Awe-inducing pursuits live at the edge of who you are and who you might become. If a pursuit feels like it demands a version of you that doesn’t quite exist yet—more courageous, more honest, more expansive, more bold, and probably more cringe—that’s a powerful clue.
And as soon as you inch toward something meaningful, your brain will panic and feel like it’s malfunctioning. But in reality, it’s preparing for an identity shift. It will hiss:
This is dumb. Someone’s already done this better. You’re not special, and you’ll never be famous. And honestly, you should probably just stop.
But this is not a sign to stop. It’s a sign you’re getting close to the eye of the storm. It’s the inflection point you just need to push through. Awe comes from choosing to persist through the clumsy, uncertain and unpolished. The willingness to look like a beginner is a spiritual prerequisite for anything that might truly fulfill you.
If the pursuit doesn’t just feel like it will produce something, but will indeed also change you — change how others see you, and even how you see yourself — you’re in the right territory. So pay attention to what unnerves you, and go after the things that feel like a detour from the bounds of who you currently think you are.
Conclusion: Stick with your lonely bravery
The book still has many rounds ahead with an editor. And once it’s out, it may still vanish quietly into the ether, going entirely un-praised :)

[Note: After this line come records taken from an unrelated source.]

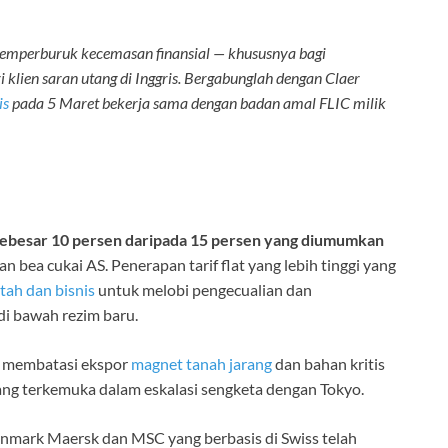
memperburuk kecemasan finansial — khususnya bagi
klien saran utang di Inggris. Bergabunglah dengan Claer
is
pada 5 Maret bekerja sama dengan badan amal FLIC milik
sebesar 10 persen daripada 15 persen yang
diumumkan
bea cukai AS. Penerapan tarif flat yang lebih tinggi yang
ah dan bisnis
untuk melobi pengecualian dan
di bawah rezim baru.
h membatasi ekspor
magnet tanah jarang
dan bahan kritis
ng terkemuka dalam eskalasi sengketa dengan Tokyo.
nmark Maersk dan MSC yang berbasis di Swiss telah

But strangely, I don’t mind.
Because the moment I held my printed manuscript, I wasn’t just holding a product for sale! I was holding every lonely hour. Every discarded page. Every moment I thought about quitting and didn’t. I was holding definitive proof that I was stronger than I felt.
And that lonely bravery emerged, not all at once as a grande force, but through one small promise I kept showing up for.
It was an act of devotion—not powered by confidence or courage, but by a quiet promise I kept returning to:
I will keep following my self-doubt.
So if you’re in the middle of something hard—something quiet, unglamorous, and achingly personal—keep going. And if you haven’t found that thing yet, start by noticing what stirs your self-doubt.
Because one day, without fanfare or warning, you’ll look up and realize: you didn’t just finish something. You became someone.
And though your victory lap may have an audience of one—just you, breathless and blinking—it will taste like something unexpected.
A little salty. A little sweet. A little tearful.
And like the quiet triumph of evolving into someone you always hoped you would become.
Congratulations, Sabra! I remember when I first held my finished manuscript in my hands. You've captured all the emotions perfectly in this essay. Thank you for sharing your joy and awe with us. Keep going, you're almost there!
I really hope Kyle finds this post in the wide, vast internet! Huge congratulations on this milestone and all of the revelations that go hand-in-hand!